This article has been written by Megha Mehta (Batch of 2019).

For those who don’t know me, I shall give a brief introduction. My name is Megha Mehta. I had gained a considerable amount of fame at NLS for my summaries (which I think are still in circulation) and in later stages of law school life, for my movie reviews. I may also have acquired infamy for other reasons, but for that, you’ll have to wait for my full-fledged autobiography to be released 30 years later.

Without further ado or clichéd platitudes on Corona Pyaar Hai, I will jump to the aim and objective of my article, laa-school project style. I am currently clerking with Hon’ble Justice M.M. Shantanagoudar at the Supreme Court. I have written this piece to illuminate my fellow law school brethren about the potentialities of working as a law clerk for a Supreme Court judge post-graduation.
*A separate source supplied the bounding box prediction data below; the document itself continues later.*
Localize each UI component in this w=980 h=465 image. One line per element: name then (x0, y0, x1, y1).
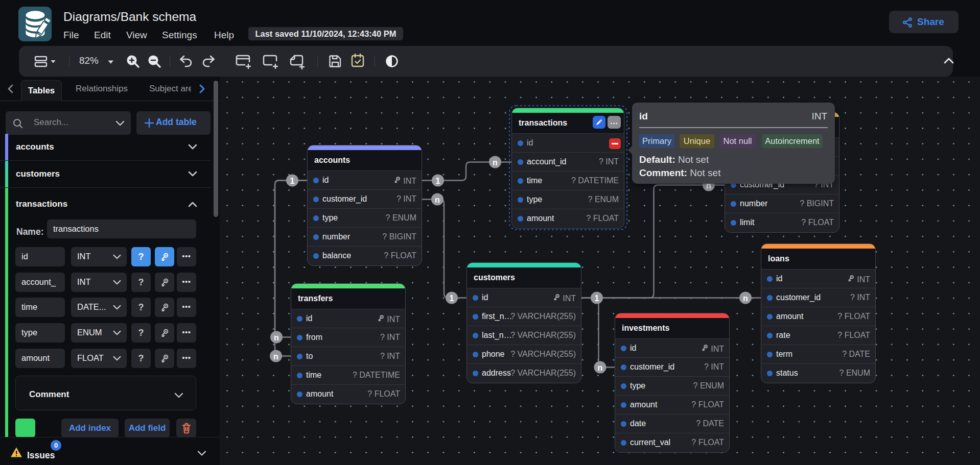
svg-text:n: n (743, 294, 748, 303)
svg-text:1: 1 (290, 177, 295, 185)
svg-text:n: n (273, 352, 278, 361)
svg-text:1: 1 (595, 294, 599, 303)
svg-text:n: n (435, 195, 440, 204)
svg-text:1: 1 (450, 294, 454, 303)
svg-text:1: 1 (436, 177, 440, 185)
svg-text:n: n (598, 363, 603, 372)
svg-text:n: n (493, 158, 498, 167)
svg-text:n: n (274, 333, 279, 342)
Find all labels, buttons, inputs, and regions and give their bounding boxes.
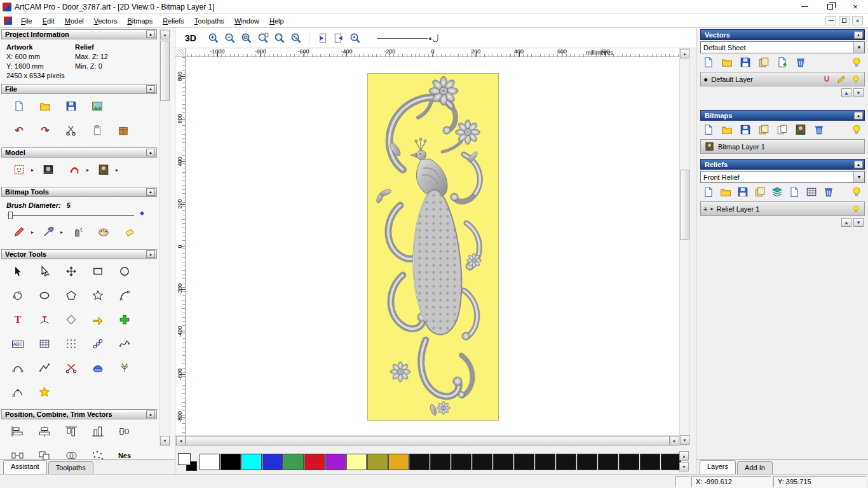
color-swatch[interactable] [556, 454, 576, 470]
menu-window[interactable]: Window [229, 15, 264, 27]
layer-visibility-button[interactable] [850, 202, 862, 216]
menu-help[interactable]: Help [264, 15, 289, 27]
next-view-button[interactable] [331, 31, 346, 45]
create-diamond-button[interactable] [64, 313, 79, 327]
color-swatch[interactable] [388, 454, 409, 470]
section-header-vector-tools[interactable]: Vector Tools ▲ [1, 249, 157, 259]
open-bitmap-layer-button[interactable] [720, 123, 734, 136]
link-nodes-button[interactable] [90, 337, 105, 351]
primary-color-swatch[interactable] [178, 453, 191, 465]
new-model-button[interactable] [11, 99, 27, 113]
collapse-button[interactable]: ▲ [146, 149, 155, 156]
collapse-button[interactable]: ▲ [146, 30, 155, 38]
delete-layer-button[interactable] [794, 56, 808, 69]
relief-stack-button[interactable] [770, 186, 784, 198]
zoom-out-button[interactable] [222, 31, 238, 45]
flyout-arrow-icon[interactable]: ▸ [31, 167, 34, 173]
scroll-up-button[interactable]: ▲ [160, 30, 170, 39]
colour-picker-button[interactable] [41, 225, 56, 239]
vertical-scrollbar[interactable]: ▲ ▼ [679, 48, 690, 445]
toggle-all-visibility-button[interactable] [850, 186, 864, 198]
extrude-button[interactable] [90, 361, 105, 375]
align-center-button[interactable] [37, 424, 52, 438]
flyout-arrow-icon[interactable]: ▸ [116, 167, 118, 173]
minimize-button[interactable] [792, 0, 817, 13]
offset-vectors-button[interactable] [90, 313, 105, 327]
brush-diameter-slider[interactable]: ◆ [8, 210, 151, 220]
assistant-scrollbar[interactable]: ▲ ▼ [159, 29, 170, 446]
collapse-button[interactable]: ▲ [146, 188, 155, 196]
create-text-button[interactable]: T [10, 313, 25, 327]
color-swatch[interactable] [577, 454, 597, 470]
previous-view-button[interactable] [315, 31, 330, 45]
palette-scroll-up-button[interactable]: ▲ [679, 451, 689, 461]
paste-button[interactable] [90, 123, 105, 137]
color-swatch[interactable] [451, 454, 471, 470]
merge-relief-layers-button[interactable] [753, 186, 767, 198]
layer-visibility-button[interactable] [850, 72, 862, 86]
section-header-model[interactable]: Model ▲ [1, 147, 157, 158]
arc-segment-button[interactable] [10, 361, 25, 375]
zoom-previous-button[interactable] [348, 31, 363, 45]
create-rectangle-button[interactable] [90, 264, 105, 278]
section-header-file[interactable]: File ▲ [1, 84, 157, 94]
delete-relief-layer-button[interactable] [822, 186, 836, 198]
view-3d-button[interactable]: 3D [182, 32, 200, 44]
color-swatch[interactable] [640, 454, 660, 470]
scroll-up-button[interactable]: ▲ [680, 49, 689, 58]
color-swatch[interactable] [304, 454, 325, 470]
colour-palette-button[interactable] [96, 225, 111, 239]
copy-bitmap-layer-button[interactable] [775, 123, 789, 136]
collapse-button[interactable]: ▲ [854, 112, 863, 119]
edit-layer-button[interactable] [836, 72, 847, 86]
color-swatch[interactable] [346, 454, 367, 470]
scatter-copies-button[interactable] [90, 449, 105, 459]
align-middle-button[interactable] [117, 424, 132, 438]
move-layer-up-button[interactable]: ▲ [841, 218, 851, 227]
create-arc-button[interactable] [117, 288, 132, 302]
create-ellipse-button[interactable] [37, 288, 52, 302]
align-bottom-button[interactable] [90, 424, 105, 438]
toggle-all-visibility-button[interactable] [850, 56, 864, 69]
relief-layer-row[interactable]: + ▸ Relief Layer 1 [700, 201, 865, 216]
sculpt-face-button[interactable] [11, 163, 27, 177]
child-restore-button[interactable] [839, 16, 850, 25]
collapse-button[interactable]: ▲ [146, 410, 155, 418]
merge-layers-button[interactable] [757, 56, 771, 69]
primary-secondary-color-selector[interactable] [178, 453, 197, 471]
save-bitmap-layer-button[interactable] [738, 123, 752, 136]
tab-toolpaths[interactable]: Toolpaths [48, 461, 93, 474]
delete-bitmap-layer-button[interactable] [812, 123, 826, 136]
freeform-shape-button[interactable] [10, 288, 25, 302]
color-swatch[interactable] [220, 454, 241, 470]
scrollbar-thumb[interactable] [186, 436, 670, 445]
color-swatch[interactable] [367, 454, 388, 470]
menu-edit[interactable]: Edit [37, 15, 60, 27]
toggle-all-visibility-button[interactable] [850, 123, 864, 136]
save-model-button[interactable] [64, 99, 79, 113]
node-editing-button[interactable] [37, 264, 52, 278]
create-polygon-button[interactable] [64, 288, 79, 302]
merge-bitmap-layers-button[interactable] [757, 123, 771, 136]
transform-vectors-button[interactable] [64, 264, 79, 278]
undo-button[interactable]: ↶ [11, 123, 27, 137]
snap-layer-button[interactable] [821, 72, 832, 86]
collapse-button[interactable]: ▲ [854, 31, 863, 39]
edit-curve-button[interactable] [10, 385, 25, 399]
color-swatch[interactable] [598, 454, 618, 470]
new-vector-layer-button[interactable] [702, 56, 715, 69]
menu-model[interactable]: Model [60, 15, 89, 27]
section-header-position-combine-trim[interactable]: Position, Combine, Trim Vectors ▲ [1, 409, 157, 419]
text-on-curve-button[interactable] [37, 313, 52, 327]
relief-from-curve-button[interactable] [67, 163, 82, 177]
weld-vectors-button[interactable] [64, 449, 79, 459]
reliefs-section-header[interactable]: Reliefs ▲ [700, 159, 865, 170]
import-image-button[interactable] [90, 99, 105, 113]
text-block-button[interactable]: ABC [10, 337, 25, 351]
color-swatch[interactable] [535, 454, 555, 470]
expand-plus-icon[interactable]: + [703, 205, 707, 213]
distribute-button[interactable] [10, 449, 25, 459]
color-swatch[interactable] [325, 454, 346, 470]
scroll-down-button[interactable]: ▼ [680, 435, 689, 445]
fractal-tree-button[interactable] [117, 361, 132, 375]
Through this article, I wish to answer certain FAQs such as what is a clerkship, what are the responsibilities of a clerk, what is the learning experience like, how do you get a clerkship, is it true that the Supreme Court is run by the Illuminati, etc.

With regard to scope and limitations, I have deliberately refrained from commenting about my personal clerkship experience because I wanted this to be a general primer on clerkships and not a recruitment ad for my office specifically, though I have mentioned it briefly at the end of this piece.  Also, I am continuing for a second year so that’s a separate piece which I will presumably write once my clerkship officially ends. Instead, this article is mostly based on an amalgamation of what I’ve seen and heard across various Chambers. It may not be possible for this piece to answer all queries, and some information has been kept vague on account of confidentiality requirements (particularly the Illuminati question). However, I hope this can give you a fair idea of what a clerkship truly entails.

What is a clerkship? What kind of work do you do?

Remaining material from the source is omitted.